Which investments are liable for the Reynders tax
The Reynders tax applies to funds and ETFs that invest in bonds, as well as mixed funds with at least 10% invested in bonds. So an ETF that invests only 5% of its assets in bonds is not liable for the Reynders tax. An example of a bond ETF is Xtrackers II Global Government Bond ETF (DBZB), that we selected as one of the top ETFs for Belgians. The series of Vanguard LifeStrategy ETFs are examples of mixed funds that invest in both stocks and bonds.
Technically, the Reynders tax applies only to accumulating funds. Distributing funds, which pay out dividends instead of reinvesting them, are normally exempt. But there's a caveat.
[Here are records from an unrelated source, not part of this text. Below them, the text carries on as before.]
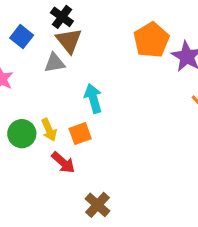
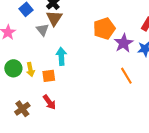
gray triangle: (55, 63) -> (43, 30), turned 48
red arrow: (63, 163) -> (49, 102), moved
brown cross: (98, 205) -> (22, 109), moved

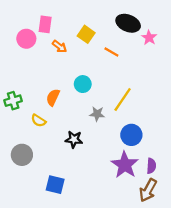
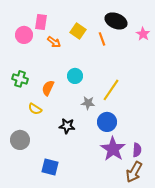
pink star: (149, 38) -> (143, 34), moved
orange line: (111, 52) -> (102, 39), moved, turned 40
green cross: (13, 101) -> (20, 79), moved, turned 35
blue circle: (131, 135) -> (107, 122), moved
Still be careful with distributing funds
Distributing funds can also be subject to the tax if their prospectus does not explicitly state that all income from the bond portion is distributed as dividends. Most Belgian fund providers made this adjustment in their prospectus. But many foreign fund providers haven't. For them, the Belgian market is only a small part of their overall business, making the tax too insignificant to warrant a modification of the prospectus. As a result, both the accumulating and distributing variants of these funds are subject to the Reynders tax. Since Belgians are likely to invest in foreign ETFs domiciled in Ireland or Luxembourg, there's a good chance you'll have to pay the tax, even if the fund is distributing.
An example is the Xtrackers Global Government Bond (EUR Hedged) ETF, with ISIN code LU0690964092. It's a distributing fund. But due to the lack of the relevant information in the prospectus, you still have to pay the Reynders tax when investing in this fund.
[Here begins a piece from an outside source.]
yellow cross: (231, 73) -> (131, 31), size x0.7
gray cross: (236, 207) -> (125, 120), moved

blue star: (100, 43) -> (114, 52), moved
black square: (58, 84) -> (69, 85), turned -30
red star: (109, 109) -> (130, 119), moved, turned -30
Also be careful with synthetic ETFs
Another caveat are synthetic ETFs, because they can invest in bonds even if the underlying index they're tracking is not a bond index. Take for example the Invesco Bloomberg Commodity ETF, with ISIN code IE00BD6FTQ80. It tracks the Bloomberg Commodity Index, which follows the prices of futures contracts on physical commodities like oil and gas. The Reynders tax does not apply to commodities, so you would think that the ETF is exempt from the tax. But the ETF replicates the index synthetically. It doesn't buy the underlying futures contracts on commodities, but instead holds a basket of US Treasury Bills and swap contracts to reproduce the returns of the index. And US Treasury Bills are bonds. So unfortunately, even if the ETF tracks a commodity index, the Reynders tax still applies because the fund holds bonds to implement the index.
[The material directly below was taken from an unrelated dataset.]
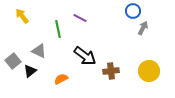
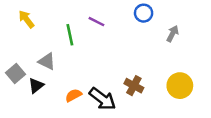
blue circle: (133, 11) -> (144, 13), moved
black arrow: (85, 56) -> (102, 99), moved
brown cross: (111, 71) -> (134, 86), turned 35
What about funds and ETFs that invest only in stocks?
Good news: the Reynders tax does not apply for stock ETFs. It's only for bond funds. This essentially means that Belgium does not tax capital gains on stocks.
This is rare, as most countries do tax any profits on stocks. Luxembourg and Switzerland are the only other countries in Europe to not tax capital gains on stocks. This is certainly one of the (few) good elements of the Belgian tax system! And it's an incentive for Belgians to invest in the stock markets.
How to calculate the Reynders tax
For now, let's only consider funds that invest just in bonds. The basic calculation is easy: the Reynders tax is 30% of your capital gains. So if you bought a fund at €100 and sell it for €150, you owe €15 to the state (30% of the €50 profit).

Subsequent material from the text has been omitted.